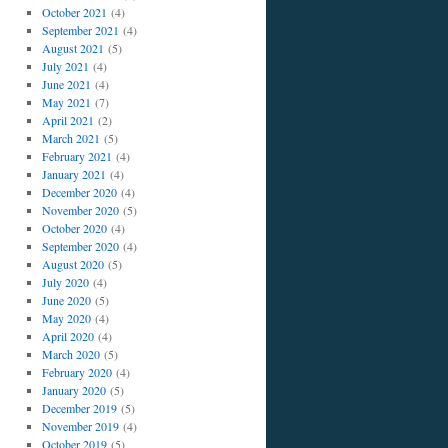
October 2021
(4)
September 2021
(4)
August 2021
(5)
July 2021
(4)
June 2021
(4)
May 2021
(7)
April 2021
(2)
March 2021
(5)
February 2021
(4)
January 2021
(4)
December 2020
(4)
November 2020
(5)
October 2020
(4)
September 2020
(4)
August 2020
(5)
July 2020
(4)
June 2020
(5)
May 2020
(4)
April 2020
(4)
March 2020
(5)
February 2020
(4)
January 2020
(5)
December 2019
(5)
November 2019
(4)
October 2019
(5)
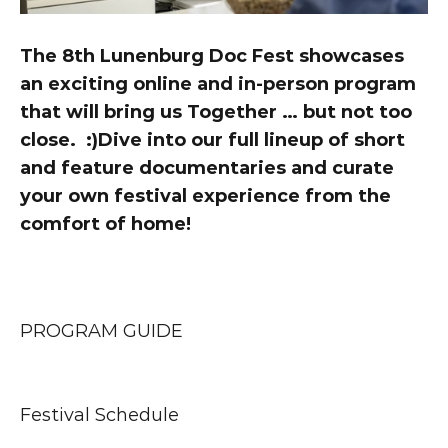
The 8th Lunenburg Doc Fest showcases 
an exciting online and in-person program 
that will bring us Together … but not too 
close.  :)Dive into our full lineup of short 
and feature documentaries and curate 
your own festival experience from the 
comfort of home!
PROGRAM GUIDE
Festival Schedule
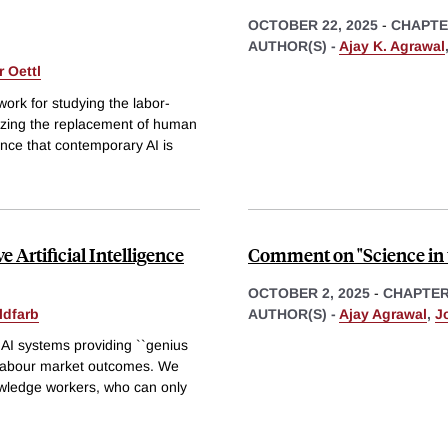
OCTOBER 22, 2025
-
CHAPT
AUTHOR(S) -
Ajay K. Agrawal
 Oettl
rk for studying the labor-
hasizing the replacement of human
nce that contemporary AI is
Artificial Intelligence
Comment on "Science in 
OCTOBER 2, 2025
-
CHAPTE
ldfarb
AUTHOR(S) -
Ajay Agrawal
,
J
AI systems providing ``genius
 labour market outcomes. We
owledge workers, who can only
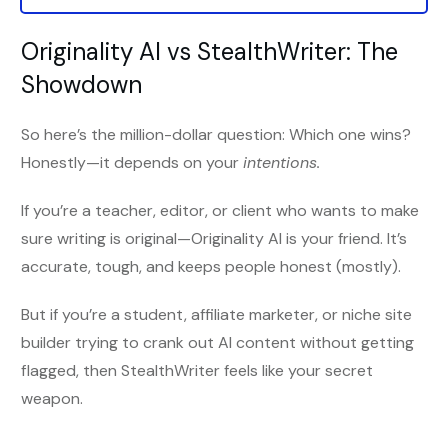
Originality AI vs StealthWriter: The
Showdown
So here’s the million-dollar question: Which one wins?
Honestly—it depends on your
intentions.
If you’re a teacher, editor, or client who wants to make
sure writing is original—Originality AI is your friend. It’s
accurate, tough, and keeps people honest (mostly).
But if you’re a student, affiliate marketer, or niche site
builder trying to crank out AI content without getting
flagged, then StealthWriter feels like your secret
weapon.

========================

Copy all of the records verbatim, omitting the pictures.

October 2021
(4)
September 2021
(4)
August 2021
(5)
July 2021
(4)
June 2021
(4)
May 2021
(7)
April 2021
(2)
March 2021
(5)
February 2021
(4)
January 2021
(4)
December 2020
(4)
November 2020
(5)
October 2020
(4)
September 2020
(4)
August 2020
(5)
July 2020
(4)
June 2020
(5)
May 2020
(4)
April 2020
(4)
March 2020
(5)
February 2020
(4)
January 2020
(5)
December 2019
(5)
November 2019
(4)
October 2019
(5)
The 8th Lunenburg Doc Fest showcases 
an exciting online and in-person program 
that will bring us Together … but not too 
close.  :)Dive into our full lineup of short 
and feature documentaries and curate 
your own festival experience from the 
comfort of home!
PROGRAM GUIDE
Festival Schedule
OCTOBER 22, 2025
-
CHAPT
AUTHOR(S) -
Ajay K. Agrawal
 Oettl
rk for studying the labor-
hasizing the replacement of human
nce that contemporary AI is
Artificial Intelligence
Comment on "Science in 
OCTOBER 2, 2025
-
CHAPTE
ldfarb
AUTHOR(S) -
Ajay Agrawal
,
J
AI systems providing ``genius
 labour market outcomes. We
owledge workers, who can only
Originality AI vs StealthWriter: The
Showdown
So here’s the million-dollar question: Which one wins?
Honestly—it depends on your
intentions.
If you’re a teacher, editor, or client who wants to make
sure writing is original—Originality AI is your friend. It’s
accurate, tough, and keeps people honest (mostly).
But if you’re a student, affiliate marketer, or niche site
builder trying to crank out AI content without getting
flagged, then StealthWriter feels like your secret
weapon.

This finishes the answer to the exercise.